## WORK REQUIRED
Write out the entries exactly. None of the pictures should appear in the copy.

## Saved entries
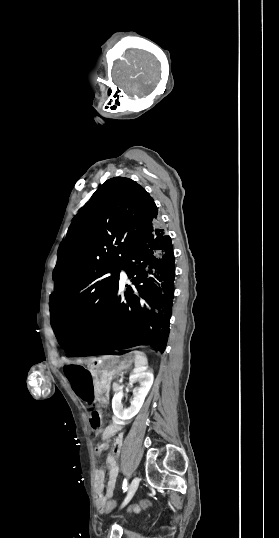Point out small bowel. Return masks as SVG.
<instances>
[{
    "label": "small bowel",
    "mask_w": 279,
    "mask_h": 538,
    "mask_svg": "<svg viewBox=\"0 0 279 538\" xmlns=\"http://www.w3.org/2000/svg\"><path fill=\"white\" fill-rule=\"evenodd\" d=\"M66 378L78 399L92 408L89 416L90 426L100 439V443L96 446V452H104L108 447V439L115 436L113 454L106 459L108 469L106 485L104 484L105 472L103 469H98L95 475L97 505L100 508L108 498L114 495L116 488L119 473L116 455L120 452L124 439L123 434L119 433L122 429V423L112 422L108 426L102 427L103 413L95 403L94 380L87 370L70 369L66 372Z\"/></svg>",
    "instance_id": "small-bowel-1"
}]
</instances>
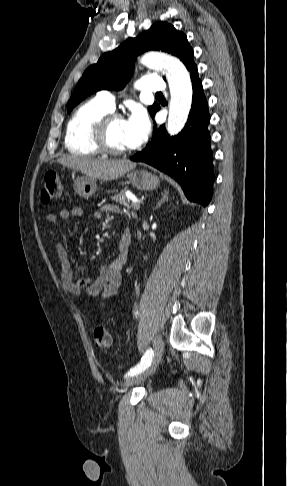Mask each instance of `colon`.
I'll use <instances>...</instances> for the list:
<instances>
[{
  "instance_id": "obj_1",
  "label": "colon",
  "mask_w": 287,
  "mask_h": 486,
  "mask_svg": "<svg viewBox=\"0 0 287 486\" xmlns=\"http://www.w3.org/2000/svg\"><path fill=\"white\" fill-rule=\"evenodd\" d=\"M61 183L59 175L54 171H48L44 174L42 179V188L40 193V200L47 204L57 199L61 194ZM94 344L99 349H107L112 343V337L109 329L106 326L99 325L94 329Z\"/></svg>"
}]
</instances>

## SOLUTION TO THE PROBLEM
Point out small bowel. Return masks as SVG.
<instances>
[{
    "label": "small bowel",
    "mask_w": 279,
    "mask_h": 538,
    "mask_svg": "<svg viewBox=\"0 0 279 538\" xmlns=\"http://www.w3.org/2000/svg\"><path fill=\"white\" fill-rule=\"evenodd\" d=\"M66 378L78 399L92 408L89 416L90 426L100 439V443L96 446V452H104L108 447V439L115 436L113 454L106 459L108 469L106 485L104 484L105 472L103 469H98L95 475L97 505L100 508L108 498L114 495L116 488L119 473L116 455L120 452L124 439L123 434L119 433L122 429V423L112 422L108 426L102 427L103 413L95 403L94 380L87 370L70 369L66 372Z\"/></svg>",
    "instance_id": "small-bowel-1"
}]
</instances>
Mask each instance of `colon`.
I'll use <instances>...</instances> for the list:
<instances>
[{
  "instance_id": "obj_1",
  "label": "colon",
  "mask_w": 287,
  "mask_h": 486,
  "mask_svg": "<svg viewBox=\"0 0 287 486\" xmlns=\"http://www.w3.org/2000/svg\"><path fill=\"white\" fill-rule=\"evenodd\" d=\"M61 183L59 175L54 171H48L44 174L42 179V188L40 193V200L47 204L57 199L61 194ZM94 344L99 349H107L112 343V337L109 329L106 326L99 325L94 329Z\"/></svg>"
}]
</instances>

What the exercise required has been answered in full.